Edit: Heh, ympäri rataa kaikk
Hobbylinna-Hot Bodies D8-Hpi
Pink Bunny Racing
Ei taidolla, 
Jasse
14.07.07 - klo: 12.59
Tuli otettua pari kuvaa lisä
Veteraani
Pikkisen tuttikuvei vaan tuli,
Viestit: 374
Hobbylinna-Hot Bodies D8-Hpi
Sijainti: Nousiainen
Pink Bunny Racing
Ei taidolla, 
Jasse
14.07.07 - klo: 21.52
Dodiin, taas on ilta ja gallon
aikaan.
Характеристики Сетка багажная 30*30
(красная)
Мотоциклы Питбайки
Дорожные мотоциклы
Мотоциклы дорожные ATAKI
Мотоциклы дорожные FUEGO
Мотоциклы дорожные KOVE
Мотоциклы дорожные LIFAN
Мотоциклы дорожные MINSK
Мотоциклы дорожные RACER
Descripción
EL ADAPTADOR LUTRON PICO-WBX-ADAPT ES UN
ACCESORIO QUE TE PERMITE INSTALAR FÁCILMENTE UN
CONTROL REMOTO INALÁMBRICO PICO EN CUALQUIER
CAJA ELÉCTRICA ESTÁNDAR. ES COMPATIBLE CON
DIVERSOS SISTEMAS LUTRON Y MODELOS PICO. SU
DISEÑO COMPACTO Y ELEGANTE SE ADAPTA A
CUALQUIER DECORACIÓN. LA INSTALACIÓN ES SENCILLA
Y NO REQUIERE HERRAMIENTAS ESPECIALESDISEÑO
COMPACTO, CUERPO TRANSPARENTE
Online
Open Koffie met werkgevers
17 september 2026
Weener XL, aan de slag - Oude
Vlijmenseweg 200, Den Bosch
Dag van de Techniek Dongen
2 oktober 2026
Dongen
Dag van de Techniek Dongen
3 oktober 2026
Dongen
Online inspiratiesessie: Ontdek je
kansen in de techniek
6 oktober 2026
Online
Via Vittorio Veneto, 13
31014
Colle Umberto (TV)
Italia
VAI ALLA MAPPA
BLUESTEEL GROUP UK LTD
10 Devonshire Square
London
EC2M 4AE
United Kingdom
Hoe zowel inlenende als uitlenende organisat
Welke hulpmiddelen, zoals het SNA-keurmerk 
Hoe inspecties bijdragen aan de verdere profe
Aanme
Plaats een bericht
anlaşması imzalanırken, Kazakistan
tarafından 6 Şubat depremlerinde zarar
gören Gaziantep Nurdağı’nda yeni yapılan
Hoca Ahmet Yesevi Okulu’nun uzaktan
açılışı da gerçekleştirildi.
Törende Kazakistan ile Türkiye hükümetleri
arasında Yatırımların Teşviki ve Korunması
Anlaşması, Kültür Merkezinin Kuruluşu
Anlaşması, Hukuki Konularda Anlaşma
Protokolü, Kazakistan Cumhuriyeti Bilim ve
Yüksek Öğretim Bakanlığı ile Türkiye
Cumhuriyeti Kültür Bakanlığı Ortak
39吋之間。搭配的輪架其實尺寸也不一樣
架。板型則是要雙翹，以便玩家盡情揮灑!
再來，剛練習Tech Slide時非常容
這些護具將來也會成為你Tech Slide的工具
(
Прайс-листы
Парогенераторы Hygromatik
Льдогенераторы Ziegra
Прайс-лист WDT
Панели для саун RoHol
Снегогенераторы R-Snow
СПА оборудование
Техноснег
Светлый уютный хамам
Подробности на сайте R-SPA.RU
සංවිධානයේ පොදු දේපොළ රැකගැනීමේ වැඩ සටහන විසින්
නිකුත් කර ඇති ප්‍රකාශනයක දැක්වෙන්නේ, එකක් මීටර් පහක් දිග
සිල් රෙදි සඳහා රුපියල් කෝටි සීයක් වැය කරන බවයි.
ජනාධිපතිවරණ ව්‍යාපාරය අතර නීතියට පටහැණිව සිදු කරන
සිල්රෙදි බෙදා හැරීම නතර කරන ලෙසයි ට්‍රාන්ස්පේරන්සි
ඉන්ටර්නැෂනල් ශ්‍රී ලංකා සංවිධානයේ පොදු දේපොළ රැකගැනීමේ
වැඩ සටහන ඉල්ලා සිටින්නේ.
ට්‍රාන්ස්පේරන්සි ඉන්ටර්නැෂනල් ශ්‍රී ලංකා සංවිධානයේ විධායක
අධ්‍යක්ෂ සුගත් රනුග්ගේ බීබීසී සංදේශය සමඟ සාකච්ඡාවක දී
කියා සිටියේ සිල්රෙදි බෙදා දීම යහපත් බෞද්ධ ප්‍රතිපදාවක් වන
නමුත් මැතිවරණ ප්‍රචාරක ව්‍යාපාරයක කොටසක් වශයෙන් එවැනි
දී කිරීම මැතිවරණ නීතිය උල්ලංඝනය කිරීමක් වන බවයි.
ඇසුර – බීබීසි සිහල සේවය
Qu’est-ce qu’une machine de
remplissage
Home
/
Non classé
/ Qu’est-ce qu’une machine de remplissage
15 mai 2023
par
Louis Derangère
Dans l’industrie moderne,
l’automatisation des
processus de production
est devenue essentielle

────────────────────────────────────────

WHAT IS REQUIRED → Whatever the number of entries above, each one is to be copied exactly.

TASK ANSWER →
Edit: Heh, ympäri rataa kaikk
Hobbylinna-Hot Bodies D8-Hpi
Pink Bunny Racing
Ei taidolla, 
Jasse
14.07.07 - klo: 12.59
Tuli otettua pari kuvaa lisä
Veteraani
Pikkisen tuttikuvei vaan tuli,
Viestit: 374
Hobbylinna-Hot Bodies D8-Hpi
Sijainti: Nousiainen
Pink Bunny Racing
Ei taidolla, 
Jasse
14.07.07 - klo: 21.52
Dodiin, taas on ilta ja gallon
aikaan.
Характеристики Сетка багажная 30*30
(красная)
Мотоциклы Питбайки
Дорожные мотоциклы
Мотоциклы дорожные ATAKI
Мотоциклы дорожные FUEGO
Мотоциклы дорожные KOVE
Мотоциклы дорожные LIFAN
Мотоциклы дорожные MINSK
Мотоциклы дорожные RACER
Descripción
EL ADAPTADOR LUTRON PICO-WBX-ADAPT ES UN
ACCESORIO QUE TE PERMITE INSTALAR FÁCILMENTE UN
CONTROL REMOTO INALÁMBRICO PICO EN CUALQUIER
CAJA ELÉCTRICA ESTÁNDAR. ES COMPATIBLE CON
DIVERSOS SISTEMAS LUTRON Y MODELOS PICO. SU
DISEÑO COMPACTO Y ELEGANTE SE ADAPTA A
CUALQUIER DECORACIÓN. LA INSTALACIÓN ES SENCILLA
Y NO REQUIERE HERRAMIENTAS ESPECIALESDISEÑO
COMPACTO, CUERPO TRANSPARENTE
Online
Open Koffie met werkgevers
17 september 2026
Weener XL, aan de slag - Oude
Vlijmenseweg 200, Den Bosch
Dag van de Techniek Dongen
2 oktober 2026
Dongen
Dag van de Techniek Dongen
3 oktober 2026
Dongen
Online inspiratiesessie: Ontdek je
kansen in de techniek
6 oktober 2026
Online
Via Vittorio Veneto, 13
31014
Colle Umberto (TV)
Italia
VAI ALLA MAPPA
BLUESTEEL GROUP UK LTD
10 Devonshire Square
London
EC2M 4AE
United Kingdom
Hoe zowel inlenende als uitlenende organisat
Welke hulpmiddelen, zoals het SNA-keurmerk 
Hoe inspecties bijdragen aan de verdere profe
Aanme
Plaats een bericht
anlaşması imzalanırken, Kazakistan
tarafından 6 Şubat depremlerinde zarar
gören Gaziantep Nurdağı’nda yeni yapılan
Hoca Ahmet Yesevi Okulu’nun uzaktan
açılışı da gerçekleştirildi.
Törende Kazakistan ile Türkiye hükümetleri
arasında Yatırımların Teşviki ve Korunması
Anlaşması, Kültür Merkezinin Kuruluşu
Anlaşması, Hukuki Konularda Anlaşma
Protokolü, Kazakistan Cumhuriyeti Bilim ve
Yüksek Öğretim Bakanlığı ile Türkiye
Cumhuriyeti Kültür Bakanlığı Ortak
39吋之間。搭配的輪架其實尺寸也不一樣
架。板型則是要雙翹，以便玩家盡情揮灑!
再來，剛練習Tech Slide時非常容
這些護具將來也會成為你Tech Slide的工具
(
Прайс-листы
Парогенераторы Hygromatik
Льдогенераторы Ziegra
Прайс-лист WDT
Панели для саун RoHol
Снегогенераторы R-Snow
СПА оборудование
Техноснег
Светлый уютный хамам
Подробности на сайте R-SPA.RU
සංවිධානයේ පොදු දේපොළ රැකගැනීමේ වැඩ සටහන විසින්
නිකුත් කර ඇති ප්‍රකාශනයක දැක්වෙන්නේ, එකක් මීටර් පහක් දිග
සිල් රෙදි සඳහා රුපියල් කෝටි සීයක් වැය කරන බවයි.
ජනාධිපතිවරණ ව්‍යාපාරය අතර නීතියට පටහැණිව සිදු කරන
සිල්රෙදි බෙදා හැරීම නතර කරන ලෙසයි ට්‍රාන්ස්පේරන්සි
ඉන්ටර්නැෂනල් ශ්‍රී ලංකා සංවිධානයේ පොදු දේපොළ රැකගැනීමේ
වැඩ සටහන ඉල්ලා සිටින්නේ.
ට්‍රාන්ස්පේරන්සි ඉන්ටර්නැෂනල් ශ්‍රී ලංකා සංවිධානයේ විධායක
අධ්‍යක්ෂ සුගත් රනුග්ගේ බීබීසී සංදේශය සමඟ සාකච්ඡාවක දී
කියා සිටියේ සිල්රෙදි බෙදා දීම යහපත් බෞද්ධ ප්‍රතිපදාවක් වන
නමුත් මැතිවරණ ප්‍රචාරක ව්‍යාපාරයක කොටසක් වශයෙන් එවැනි
දී කිරීම මැතිවරණ නීතිය උල්ලංඝනය කිරීමක් වන බවයි.
ඇසුර – බීබීසි සිහල සේවය
Qu’est-ce qu’une machine de
remplissage
Home
/
Non classé
/ Qu’est-ce qu’une machine de remplissage
15 mai 2023
par
Louis Derangère
Dans l’industrie moderne,
l’automatisation des
processus de production
est devenue essentielle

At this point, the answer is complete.